Strength training improves sleep more than cardio, study finds

A physically active lifestyle is known to promote healthier sleep, but many questions remain about exactly what types of exercise are best for a good night’s rest. Preliminary research results have offered compelling new answers in this area, demonstrating how boosting resistance-type workouts like weightlifting can lead to the most significant increases in sleep duration and quality.

The study, which has not yet been peer-reviewed, was conducted by scientists at Iowa State University and was designed to explore the links between exercise, sleep and cardiovascular health. Previous research has found strong links between poor sleep habits and high cholesterol, increased risk of stroke, and increased risk of heart disease. The authors of this new study set out to learn more about the types of exercise that can best help people mitigate these risks.

“There is growing recognition that getting enough sleep, especially quality sleep, is important for health, including cardiovascular health,” said study author Angelique Brellenthin. “Unfortunately, more than a third of Americans don’t get enough sleep on a regular basis. Aerobic activity is often recommended to improve sleep, but very little is known about the effects of resistance exercise versus aerobic exercise on sleep. sleep.”

To fill in some of the gaps, the authors recruited 386 overweight or obese adults, who were inactive and had high blood pressure. Participants were randomly assigned to an aerobic exercise group, a resistance exercise group, a combined aerobic and resistance exercise group, or a no-exercise group as a control group. Supervised 60-minute exercise sessions were held three times a week for 12 months.

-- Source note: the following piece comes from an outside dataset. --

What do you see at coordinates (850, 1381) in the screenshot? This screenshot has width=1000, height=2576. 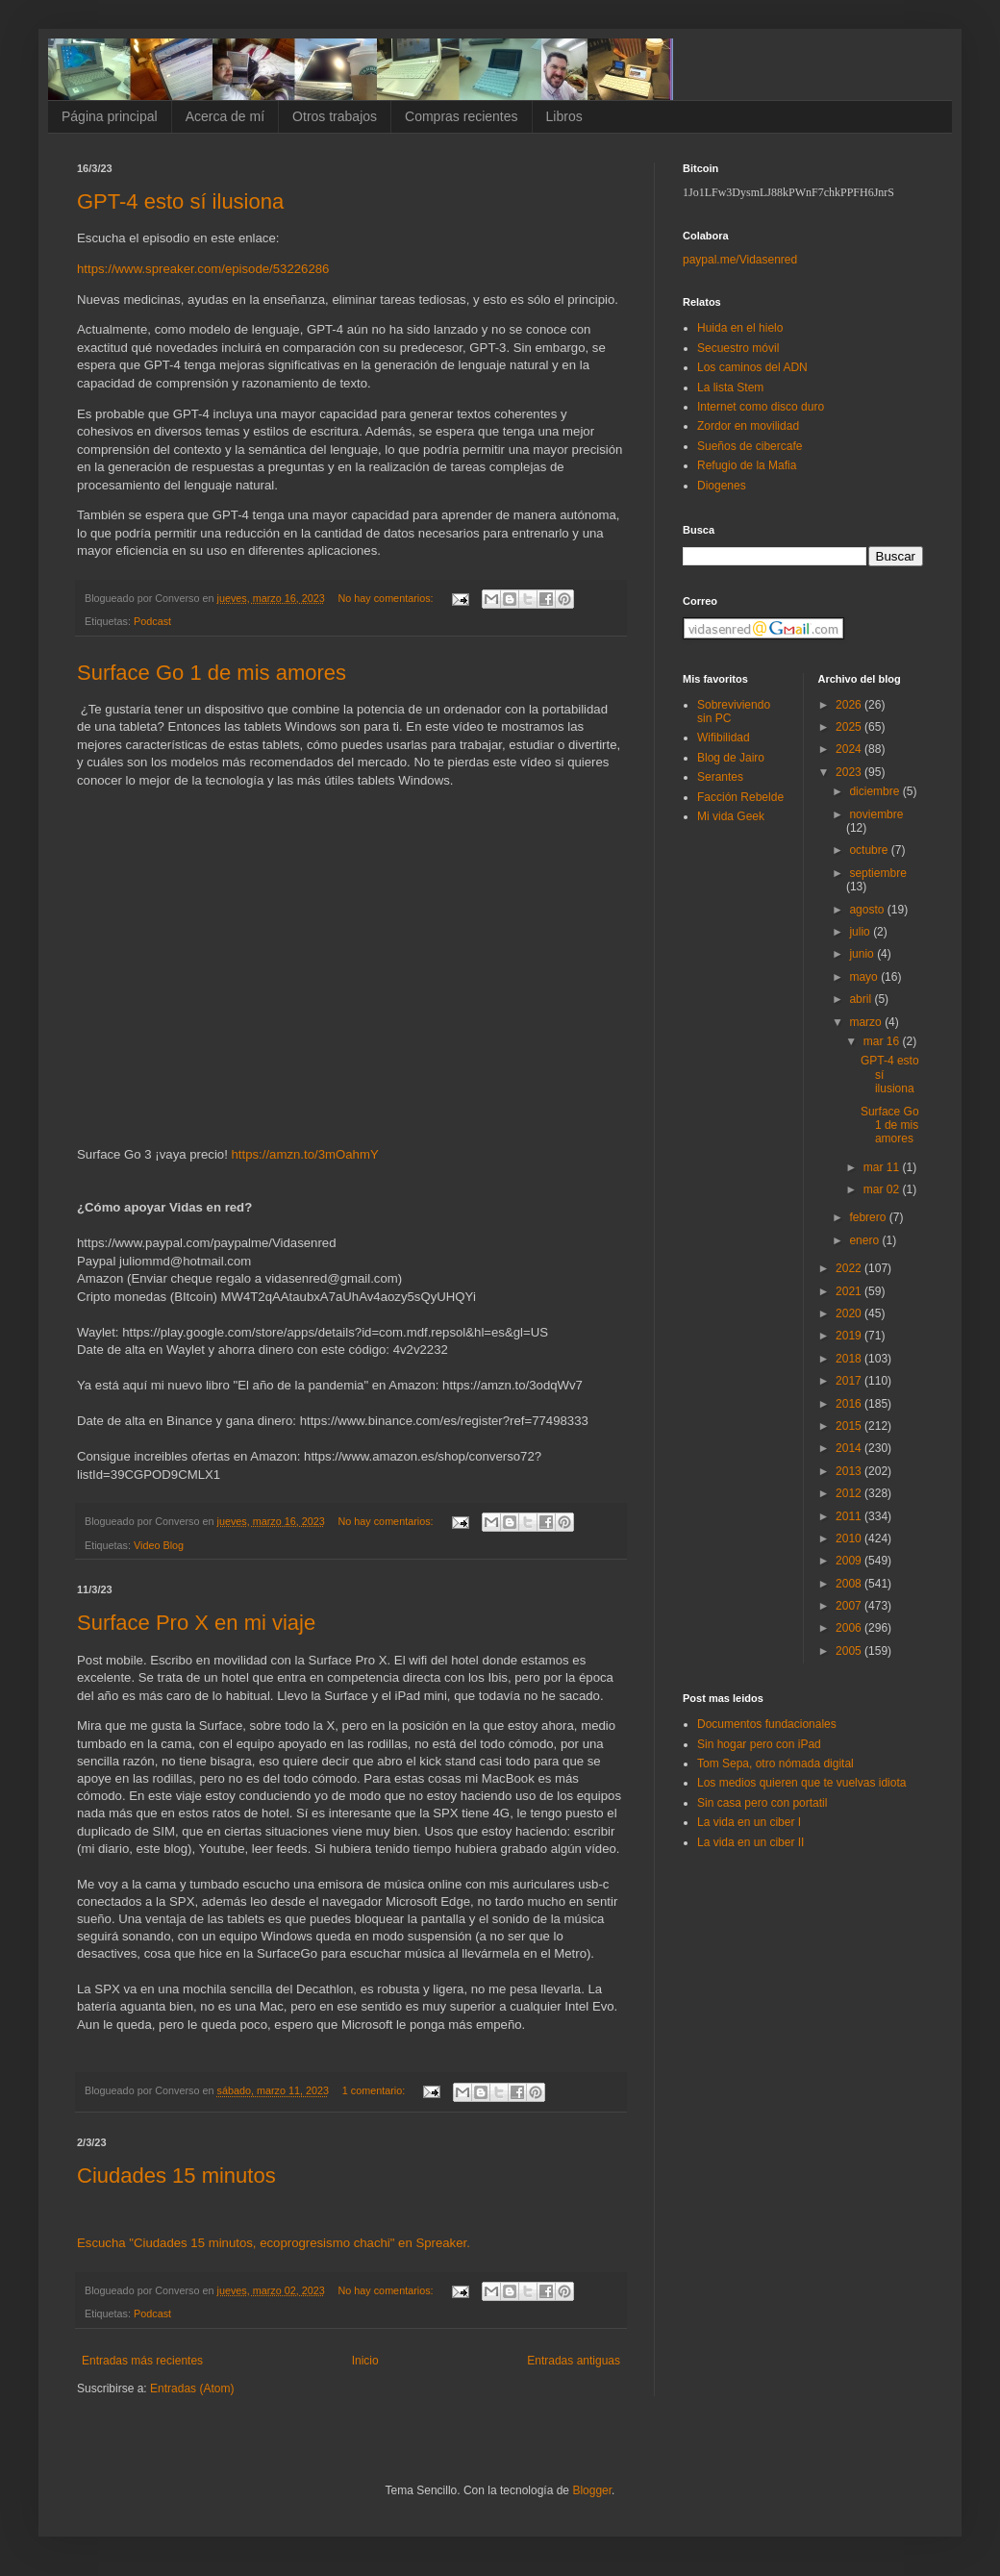 I see `2017` at bounding box center [850, 1381].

Assessments at the start and end of the study looked at things like sleep quality, sleep duration, sleep efficiency (how much time spent sleeping compared to total time spent in bed ), sleep latency (how long it takes to fall asleep) and sleep disturbances. Thirty-five percent of participants were found to have poor quality sleep at the start of the study, and 42 percent of participants were not getting the recommended seven hours of sleep.

In the aerobic exercise group, which undertook activities such as treadmill running and recumbent bike sessions at moderate to vigorous intensity, scientists observed an average increase of 23 minutes in sleep duration per night. . In the resistance exercise group, which performed resistance workouts targeting all major muscle groups, the researchers observed an average increase of 40 minutes in sleep duration. The combined group, which performed 30 minutes of both types of exercises, saw an average increase of 17 minutes.

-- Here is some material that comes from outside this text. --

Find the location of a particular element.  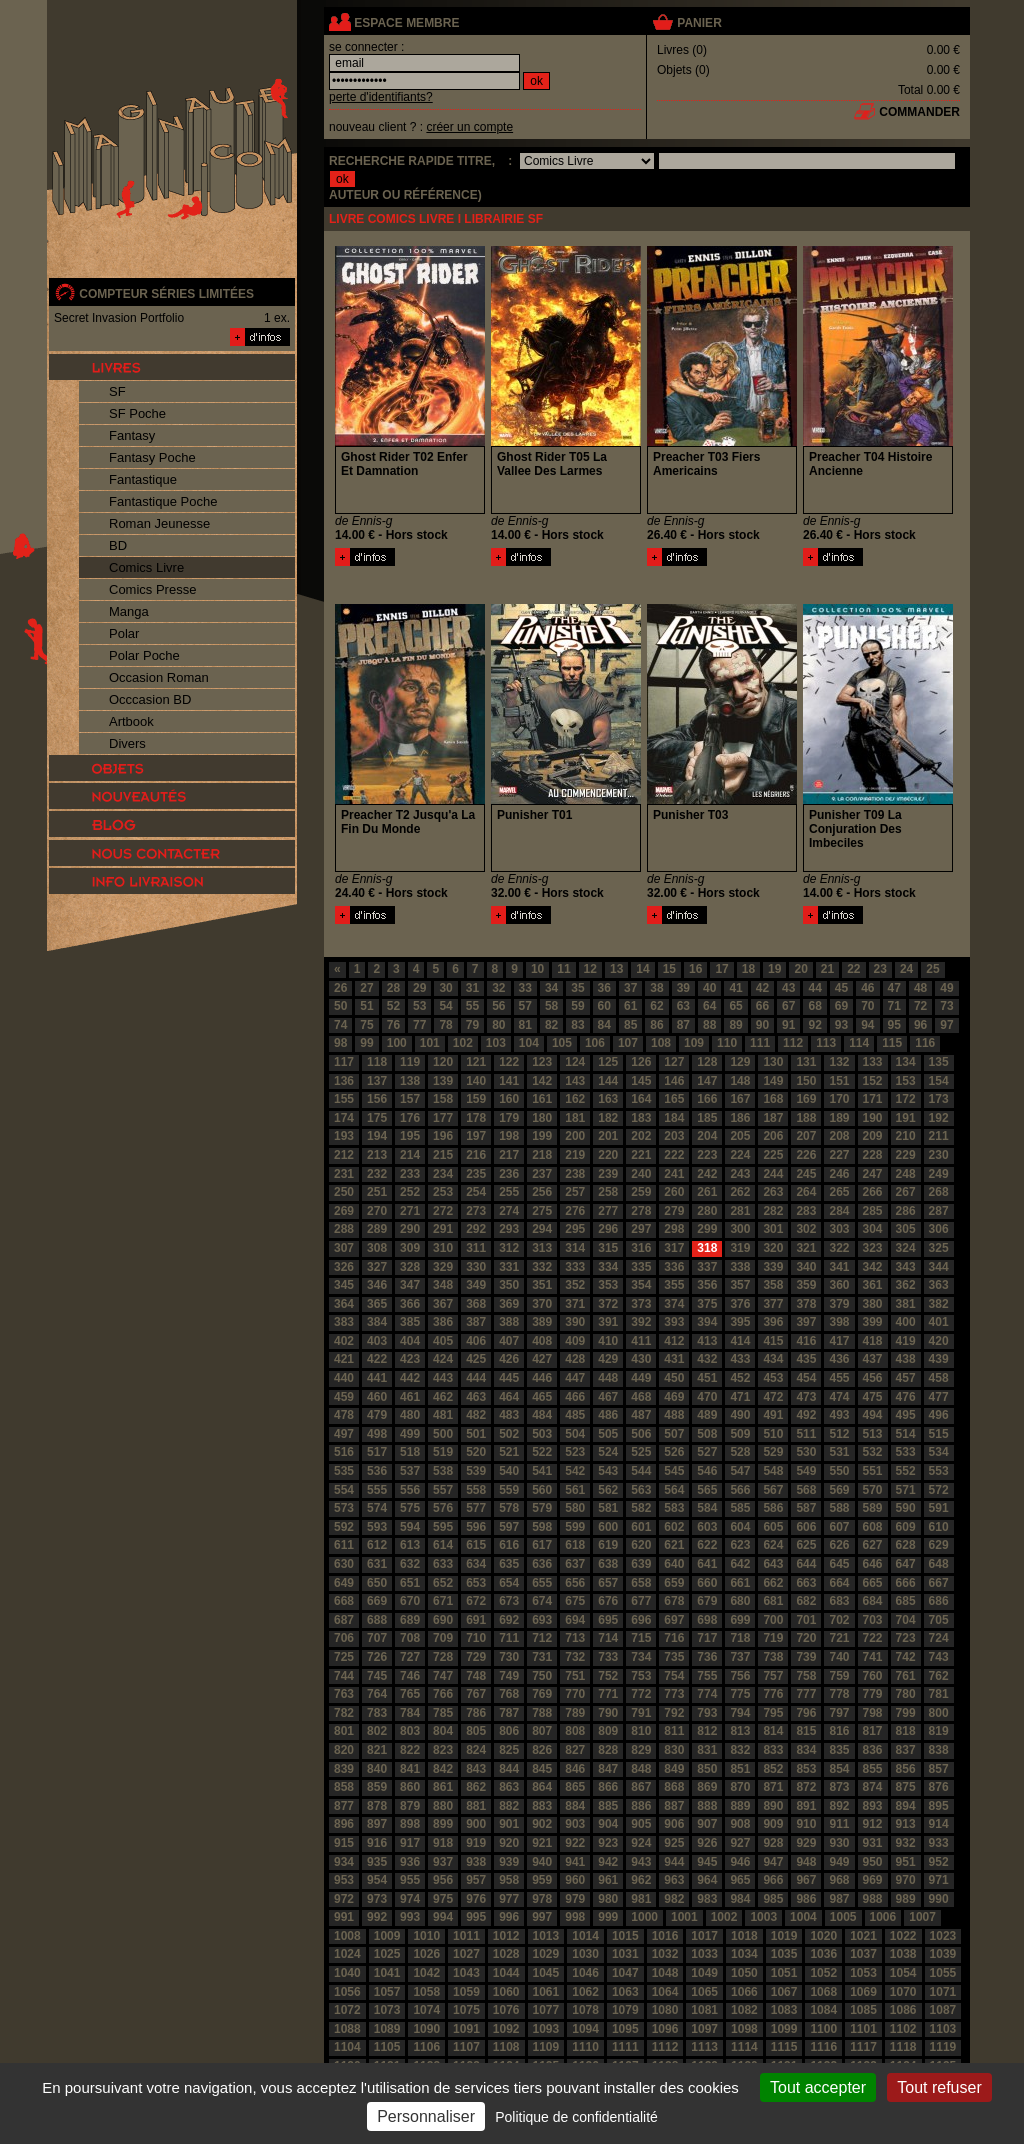 906 is located at coordinates (674, 1824).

Other useful insights from the study include that sleep efficiency increased in the resistance and exercise-combined groups, but not in the aerobic-only group, and that sleep latency decreased on average. three minutes in the resistance group only.

“Although both aerobic and resistance exercise are important for overall health, our results suggest that resistance exercise may be superior when it comes to getting better ZZZs at night,” Brellenthin said. “Restraint exercises significantly improved sleep duration and efficiency, which are key indicators of sleep quality that reflect a person’s ability to fall asleep and stay asleep through the night. Therefore, If your sleep has deteriorated significantly over the past two stressful years, consider incorporating two or more bouts of resistance exercise into your regular exercise routine to improve your overall muscle and bone health, as well as your sleep.

The scientists are presenting their findings at the American Heart Association’s Epidemiology, Prevention, Lifestyle, and Cardiometabolic Health conference in Chicago this week.